# Script Excerpt of 'The Boy in the Striped Pyjamas'



## thatposhone (Apr 3, 2011)

Hiya!

Um, I was just wondering if I could have some advice for the script I'm writing for my Arts Award. I'm a student, and only just starting out with writing, and am especially unsure with adaptations like this. Anything would be welcome, no matter how critical!


Props are minimalist, with most of setting coming from light and sound.

Act One

Scene One:

A street in Berlin. Lighting is green and white to reflect scene, and gentle noises of crowd can be heard.

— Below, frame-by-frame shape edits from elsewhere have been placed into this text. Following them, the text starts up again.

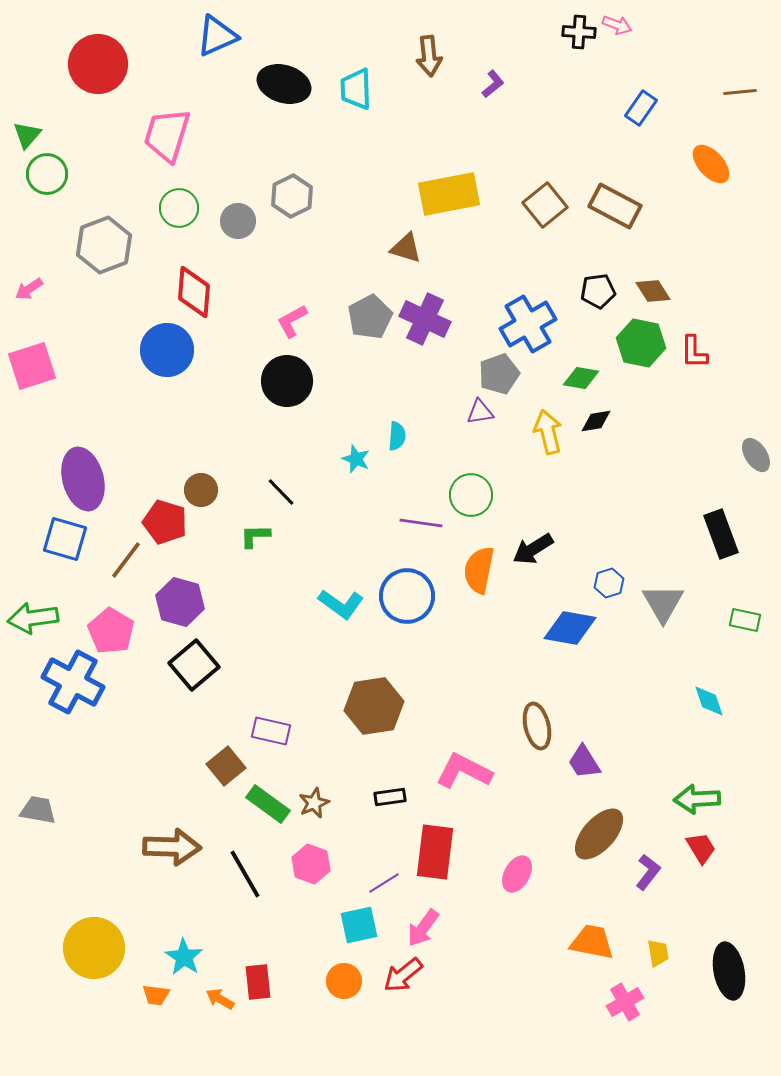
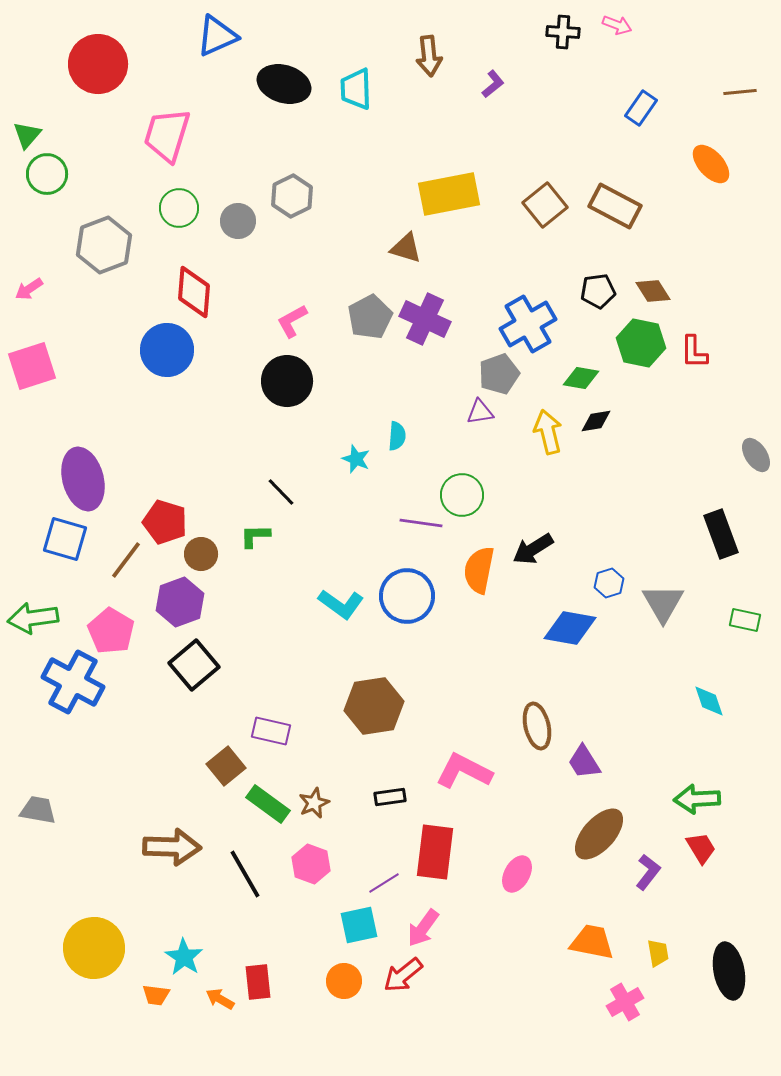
black cross at (579, 32): moved 16 px left
brown circle at (201, 490): moved 64 px down
green circle at (471, 495): moved 9 px left
purple hexagon at (180, 602): rotated 24 degrees clockwise
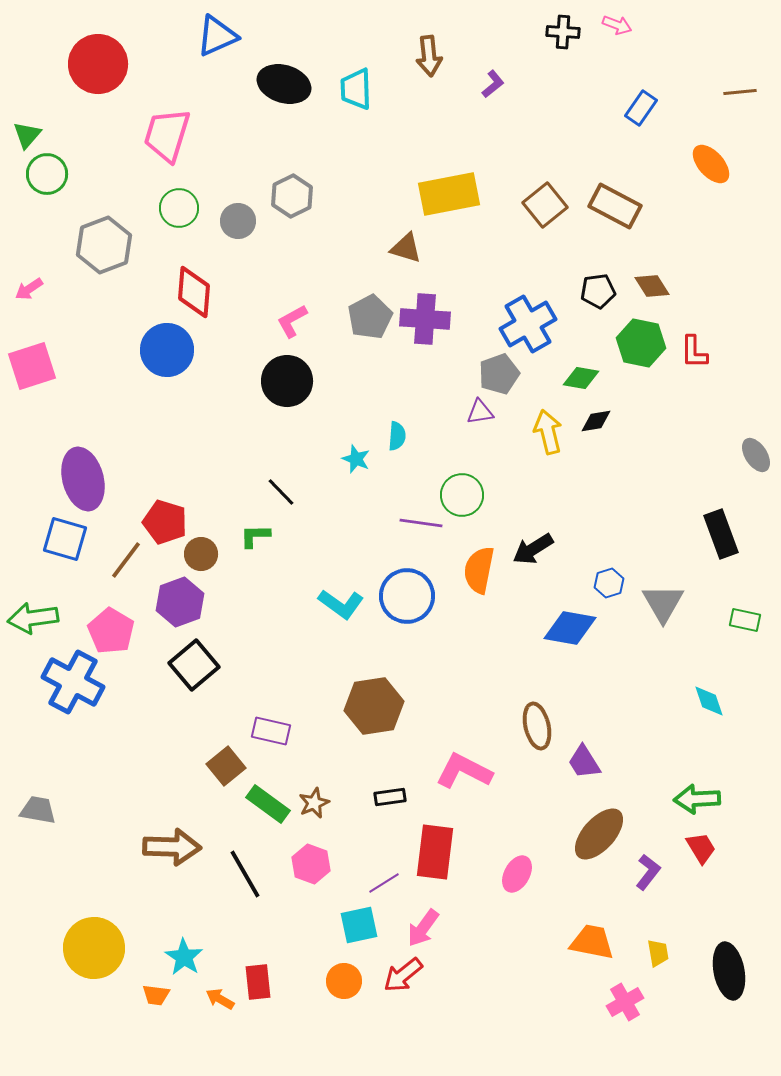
brown diamond at (653, 291): moved 1 px left, 5 px up
purple cross at (425, 319): rotated 21 degrees counterclockwise
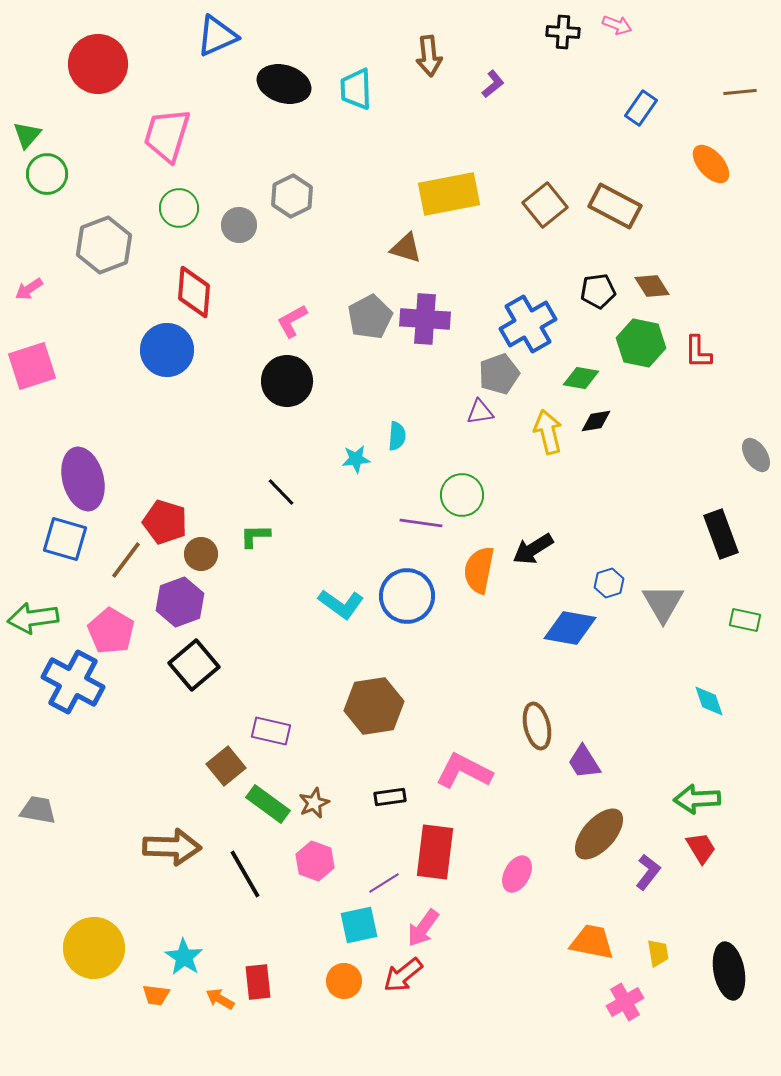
gray circle at (238, 221): moved 1 px right, 4 px down
red L-shape at (694, 352): moved 4 px right
cyan star at (356, 459): rotated 28 degrees counterclockwise
pink hexagon at (311, 864): moved 4 px right, 3 px up
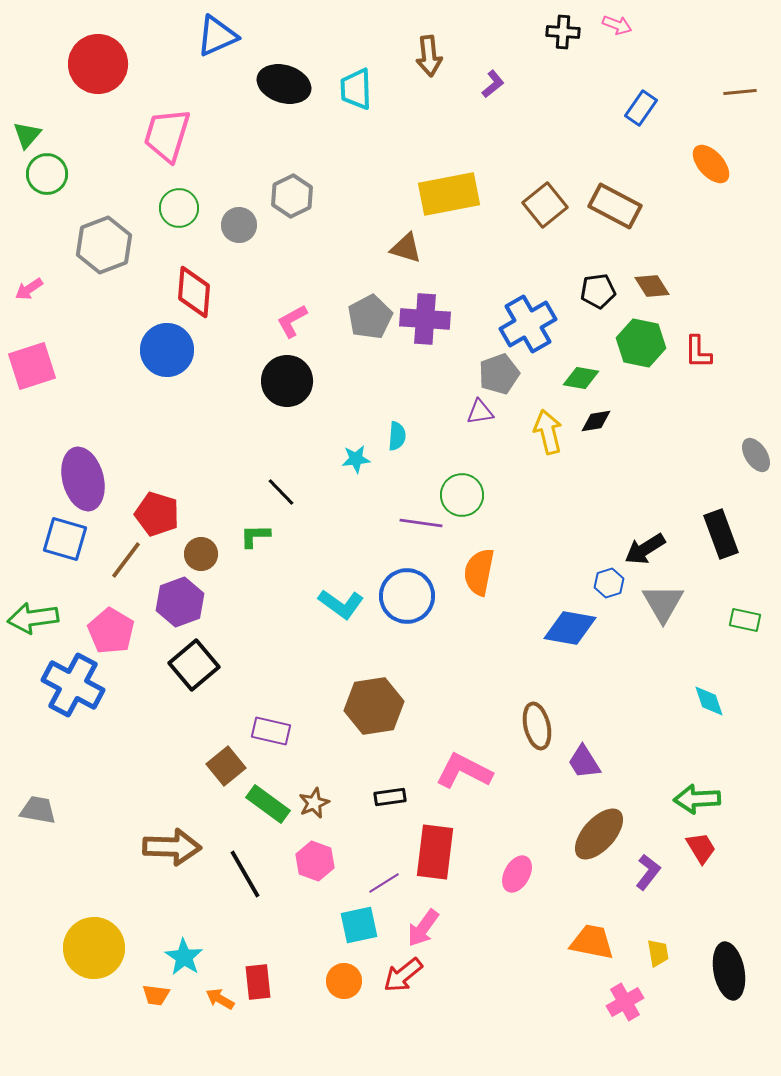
red pentagon at (165, 522): moved 8 px left, 8 px up
black arrow at (533, 549): moved 112 px right
orange semicircle at (479, 570): moved 2 px down
blue cross at (73, 682): moved 3 px down
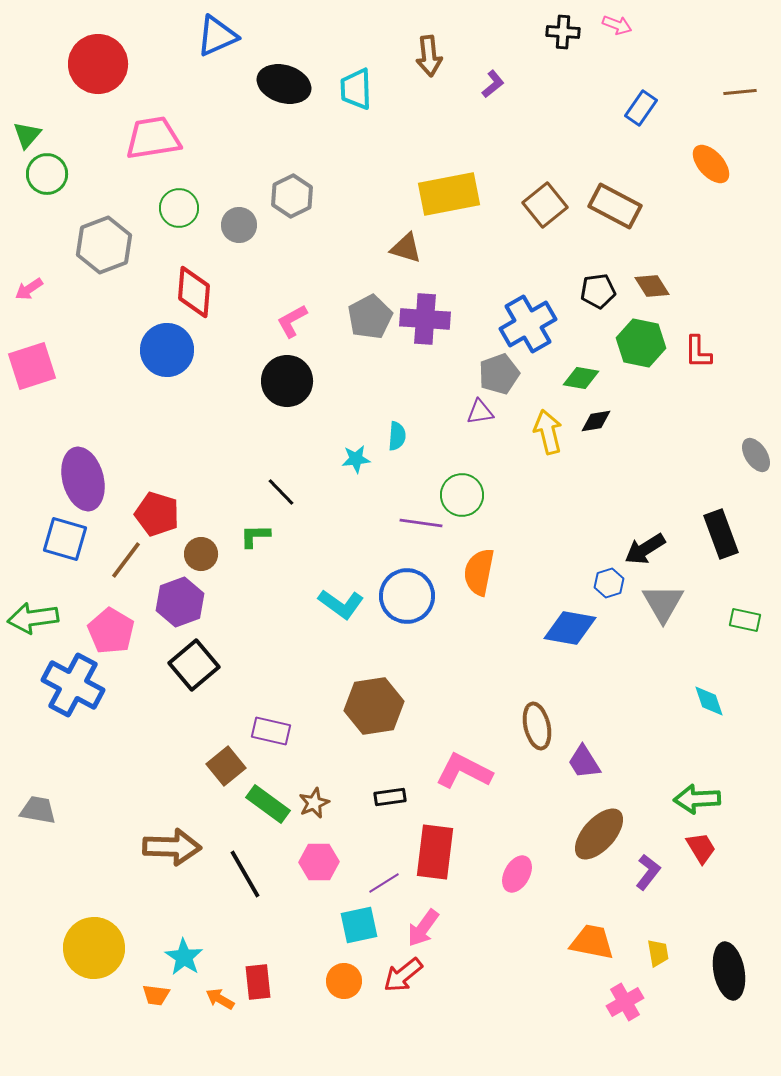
pink trapezoid at (167, 135): moved 14 px left, 3 px down; rotated 64 degrees clockwise
pink hexagon at (315, 861): moved 4 px right, 1 px down; rotated 21 degrees counterclockwise
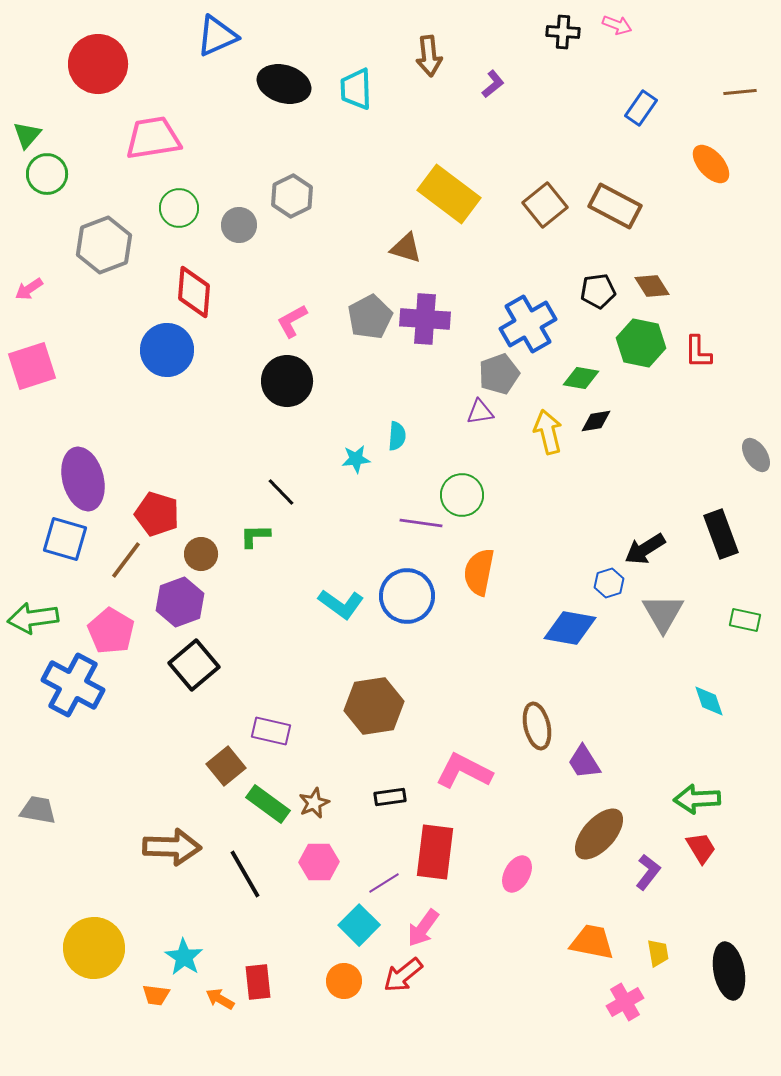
yellow rectangle at (449, 194): rotated 48 degrees clockwise
gray triangle at (663, 603): moved 10 px down
cyan square at (359, 925): rotated 33 degrees counterclockwise
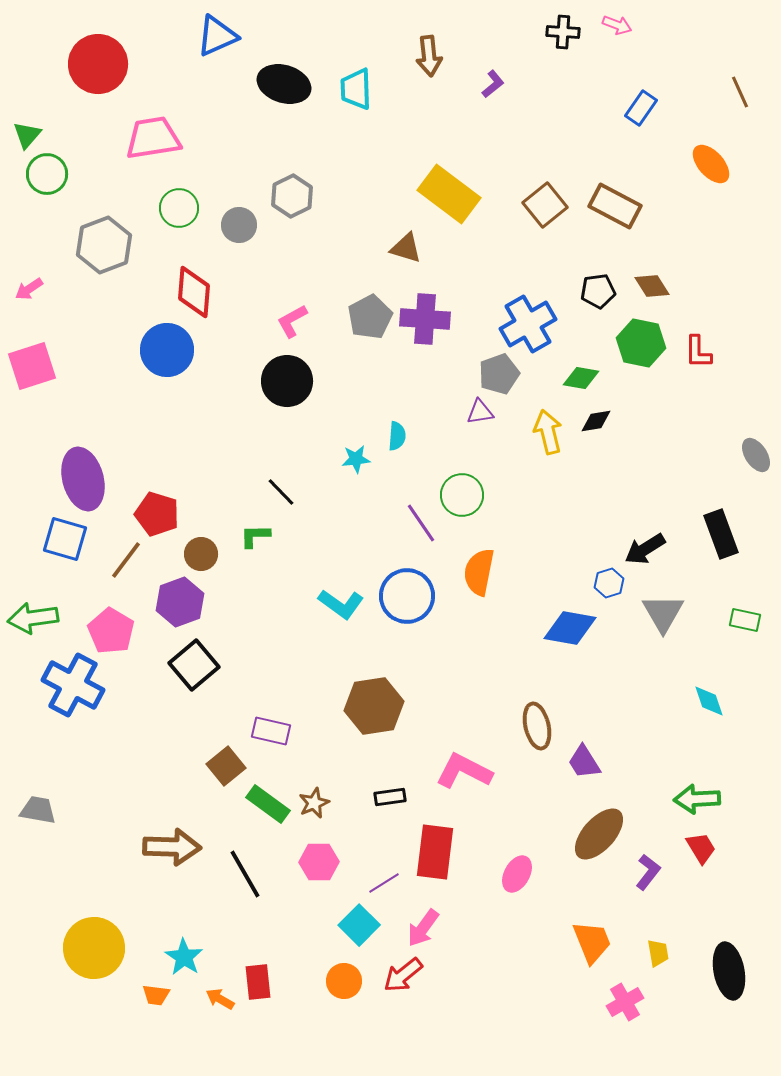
brown line at (740, 92): rotated 72 degrees clockwise
purple line at (421, 523): rotated 48 degrees clockwise
orange trapezoid at (592, 942): rotated 57 degrees clockwise
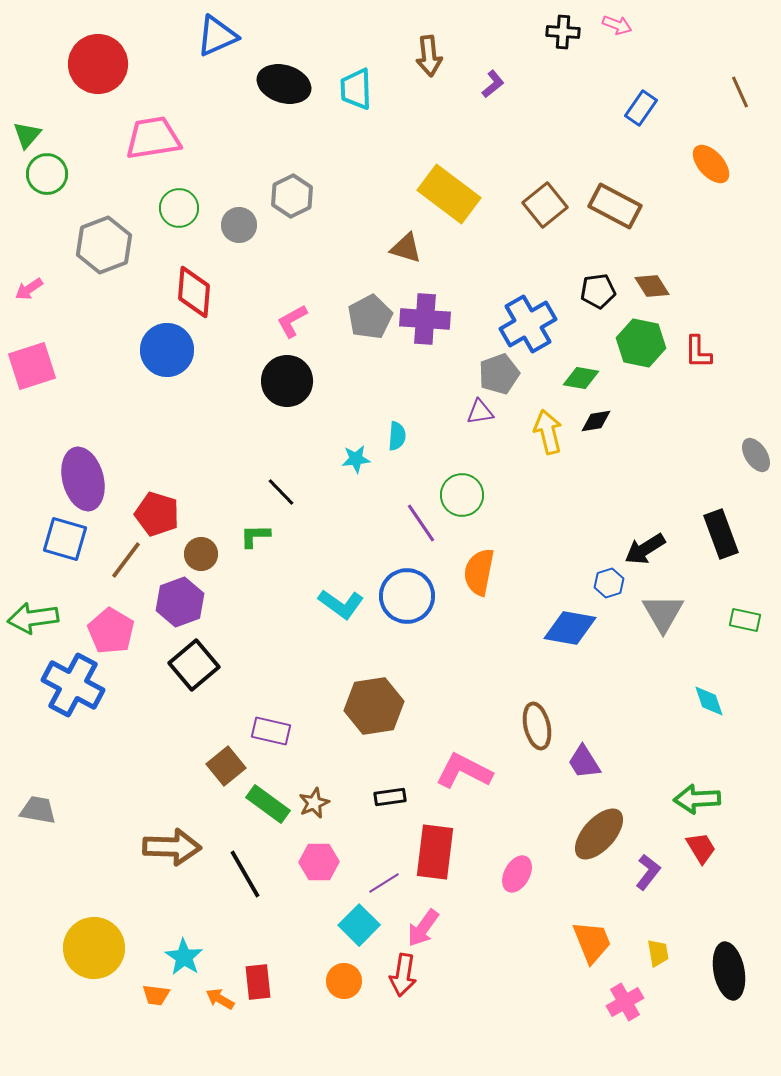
red arrow at (403, 975): rotated 42 degrees counterclockwise
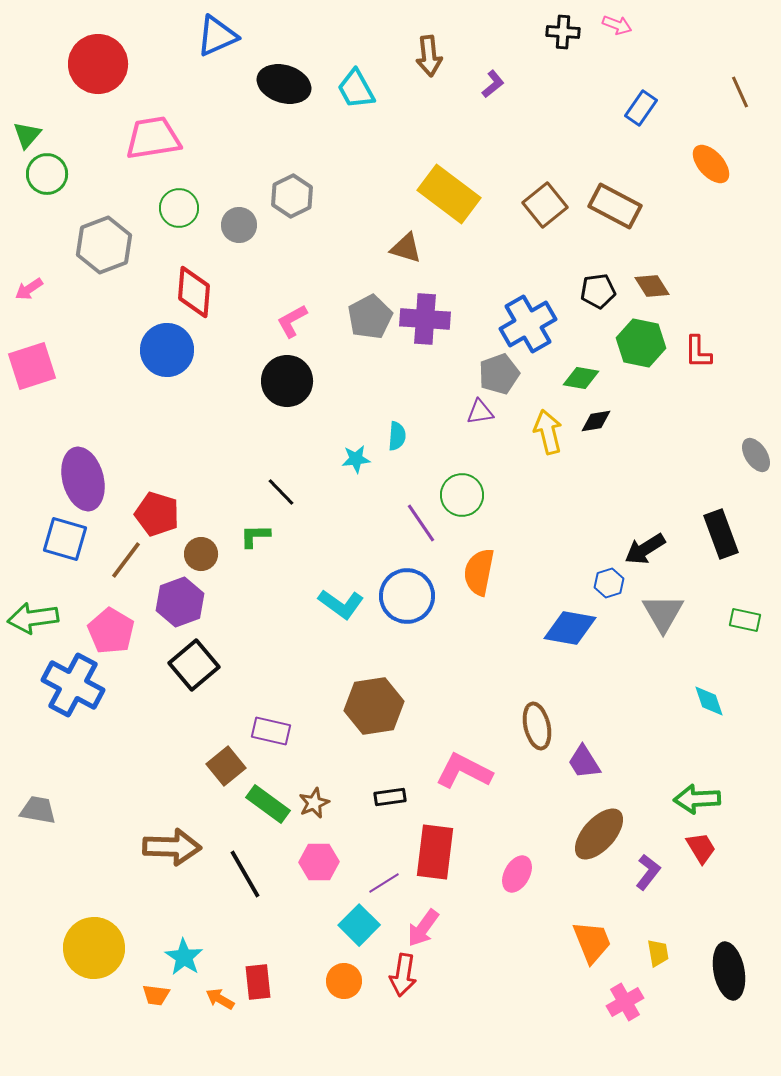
cyan trapezoid at (356, 89): rotated 27 degrees counterclockwise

BRUNO, KARL and MARTIN enter, playing Aeroplanes. They proceed to 'shoot' each other down, making various sound effects and giggling the whole time.

BRUNO
(Having just 'shot' KARL down)
Yes! That means I win!

KARL
(Scrambles to feet)
No it doesn't!
('Fires' at BRUNO, who laughs, and runs away)
See!

Game continues. MARIA enters SR, but the boys do not initially notice. KARL is the first to realise, and stop playing, but BRUNO continues, and accidentally runs backward into her.

BRUNO
Maria! What are you doing here?

MARIA
Master Bruno, I've been looking all over for you. You need to come home with me.

BRUNO
But I said I would play with Karl and Martin today! I told Mother last week.

MARIA
I-I think your mother may have changed her mind. She wants you to come home immediately. I think it would probably be best, Master Bruno, if you did what she said. You can always play with Karl and Martini another d- I mean, another time…

BRUNO
But we're playing something else tomorrow - we have plans, see, plans for the summer. Martin's even going to-

MARTIN
Bruno! Shh!

MARIA
Your mother wants to see you, Master Bruno...

BRUNO
But you're the maid. You can't tell me what to do!

MARIA
No, but I come with a message from your mother, and I think it would be best if you come with me now. And.. Make sure you say goodbye. To Karl and Martin, I mean. Make sure you … say goodbye.

BRUNO
Fine. But it's not fair!

KARL
I guess we'll see you tomorrow, Bruno.

MARTIN
Karl, my mother said she'd bake a cake today. I'm sure she'd let you have some. Shall we go to my house?

KARL
Alright. Goodbye, Bruno!

MARTIN
Bye!

KARL and MARTIN exit, running off, possibly playing Aeroplanes as they leave. BRUNO is left standing in the middle of the stage, watching them go.

BRUNO
Goodbye…
(Turns to MARIA.)
Do you see what you did?

MARIA
(Gently.)
Come on Bruno. Lets get you home.





Scene Two:

Bruno's house. Lighting is bright for a house, giving the setting an 'airy' feel. Light streaming through windows hits the ground at various intervals.There is an elaborate set of stairs upstage, and various crates and boxes scattered around the place, as one or two servants pack up the family's belongings. 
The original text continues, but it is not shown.